+++ Available data +++
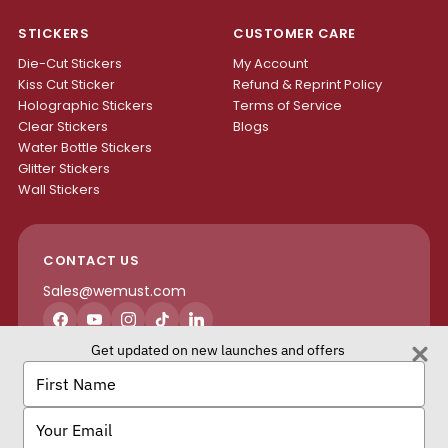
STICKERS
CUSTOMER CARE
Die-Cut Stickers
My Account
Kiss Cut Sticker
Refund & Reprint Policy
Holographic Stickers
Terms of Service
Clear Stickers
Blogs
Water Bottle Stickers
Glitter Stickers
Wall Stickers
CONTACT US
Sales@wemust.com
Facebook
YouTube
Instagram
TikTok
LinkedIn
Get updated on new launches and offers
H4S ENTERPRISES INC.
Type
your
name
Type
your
+++
+++ Available data +++
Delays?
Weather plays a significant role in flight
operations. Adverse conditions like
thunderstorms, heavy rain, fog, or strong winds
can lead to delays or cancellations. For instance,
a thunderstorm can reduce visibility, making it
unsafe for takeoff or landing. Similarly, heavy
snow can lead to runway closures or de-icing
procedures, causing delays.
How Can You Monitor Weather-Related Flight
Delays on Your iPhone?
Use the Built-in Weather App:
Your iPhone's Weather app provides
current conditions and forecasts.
+++
+++ Available data +++
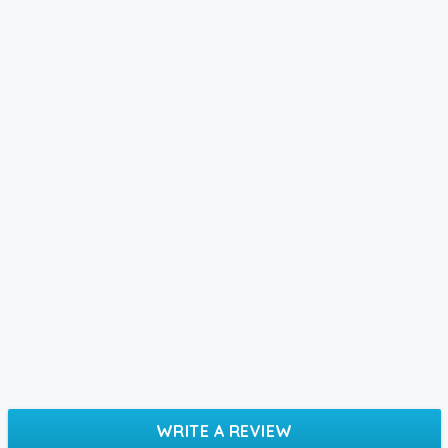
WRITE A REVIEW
+++
Scan the data above and copy every line with "iPhone" in it.

Delays on Your iPhone?
Your iPhone's Weather app provides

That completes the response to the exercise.